As any experienced fundraiser will tell you, it’s much harder to get the first gift than the second. That means: It’s also more expensive.
It’s expensive to invest staff time in stewarding donors, learning about their interests, and making personalized asks. But it’s much more expensive to consume staff with the unproductive—and rather unfulfilling—task of constantly having to find replacement donors because most donors go unstewarded, unknown, and unasked—and therefore stop giving.
There are gems in your database. I guarantee it.
People who give often, but at a much lower level than their capacity.
People who gave regularly before, but got disconnected.
People who gave once because they have a strong mission connection and wanted to get involved…but never heard from the organization.
Not every constituent in your database will want to be contacted or give again, but some will, and some of those gifts will be transformational for your organization.
More importantly, you have the opportunity for a reset. Each new donation that comes in is an opportunity to make a friend for the organization—a lifelong friend.
6. You are ready to roll up your sleeves.
Philanthropy transforms an organization through and through. By the time your major gifts program is up-and-running, no member of your team, no volunteer will be untouched—for the better.
What you’ve heard is true. It is hard work to build a major gifts program—especially for leadership.
Are you ready to work differently? To relate differently to your donors—in ways that may require you to learn new skills? To prioritize relationship-building—even if the rewards are less immediate than other tasks on your plate?
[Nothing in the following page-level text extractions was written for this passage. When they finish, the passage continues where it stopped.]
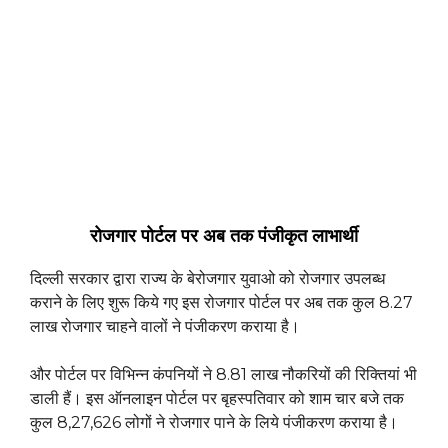
रोजगार पोर्टल पर अब तक पंजीकृत लाभार्थी
दिल्ली सरकार द्वारा राज्य के बेरोजगार युवाओ को रोजगार उपलब्ध
कराने के लिए शुरू किये गए इस रोजगार पोर्टल पर अब तक कुल 8.27
लाख रोजगार चाहने वालों ने पंजीकरण कराया है।
और पोर्टल पर विभिन्न कंपनियों ने 8.81 लाख नौकरियों की रिक्तियां भी
डाली हैं। इस ऑनलाइन पोर्टल पर बृहस्पतिवार को शाम चार बजे तक
कुल 8,27,626 लोगों ने रोजगार पाने के लिये पंजीकरण कराया है।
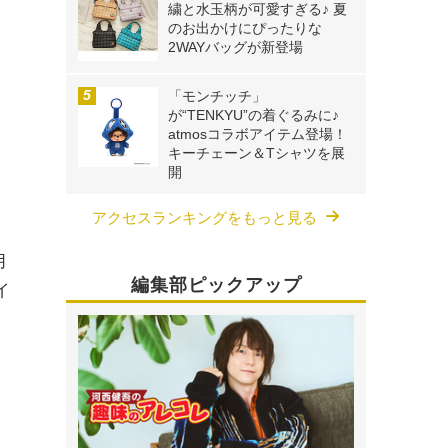
繍と水玉柄が可愛すぎる♪ 夏
のお出かけにぴったりな
2WAYバッグが新登場
「モンチッチ」
が“TENKYU”の着ぐるみに♪
atmosコラボアイテム登場！
キーチェーン＆Tシャツを展
開
アクセスランキングをもっと見る
月
編集部ピックアップ
イ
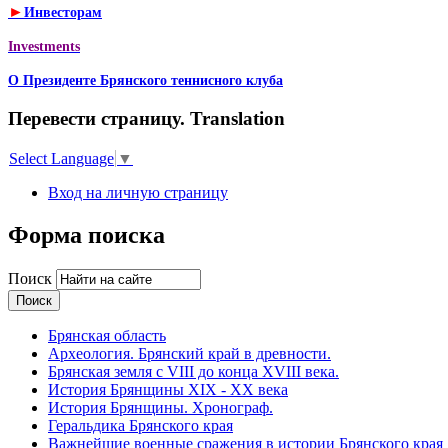
►
Инвесторам
Investments
О Президенте Брянского теннисного клуба
Перевести страницу. Translation
Select Language
▼
Вход на личную страницу
Форма поиска
Поиск
Брянская область
Археология. Брянский край в древности.
Брянская земля с VIII до конца XVIII века.
История Брянщины XIX - XX века
История Брянщины. Хронограф.
Геральдика Брянского края
Важнейшие военные сражения в истории Брянского края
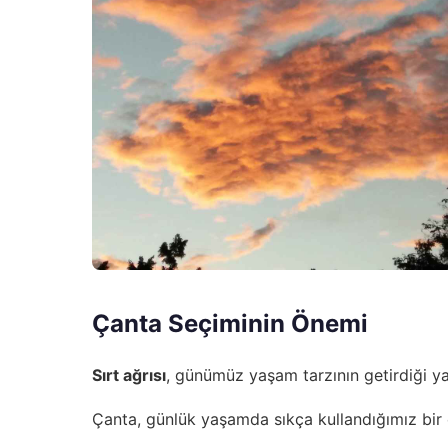
Çanta Seçiminin Önemi
Sırt ağrısı
, günümüz yaşam tarzının getirdiği y
Çanta, günlük yaşamda sıkça kullandığımız bir e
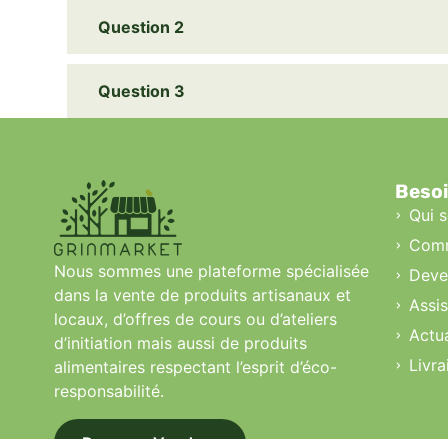
Question 2
Question 3
Besoi
Qui 
Comm
Nous sommes une plateforme spécialisée
Deve
dans la vente de produits artisanaux et
Assi
locaux, d’offres de cours ou d’ateliers
Actua
d’initiation mais aussi de produits
Livra
alimentaires respectant l’esprit d’éco-
responsabilité.
Devenez Vendeur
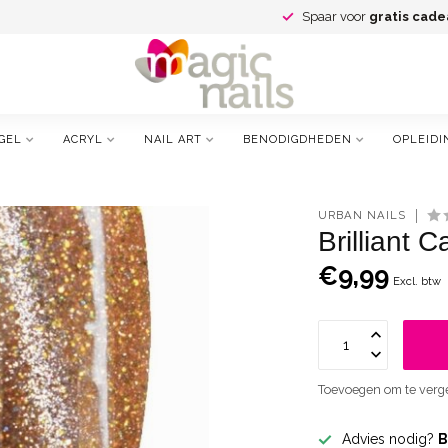
Spaar voor
gratis cade
GEL
ACRYL
NAIL ART
BENODIGDHEDEN
OPLEIDI
URBAN NAILS
Brilliant C
€9,99
Excl. btw
Toevoegen om te verge
Advies nodig?
B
Are you ready to invest in talent, systems, and resources?
Are you ready to sustain those investment and see them through—even when results take more time than you’d like?
Are you ready to lead your volunteers, especially your board, through the uncomfortable transition to relationship-based fundraising?
Are you ready to adopt a culture of philanthropy—and cultivate throughout your organization?
But, the rewards are real too:
You will see returns of 80-90% of each dollar invested in your program as it matures.
You will see more revenue growth rates pick up.
You will see more predictable, more reliable funding.
You will see a community of philanthropists rally around your organization and its visions.
You will see donors get deeply invested in your work.
You will see faster progress.
You will see your vision becoming reality.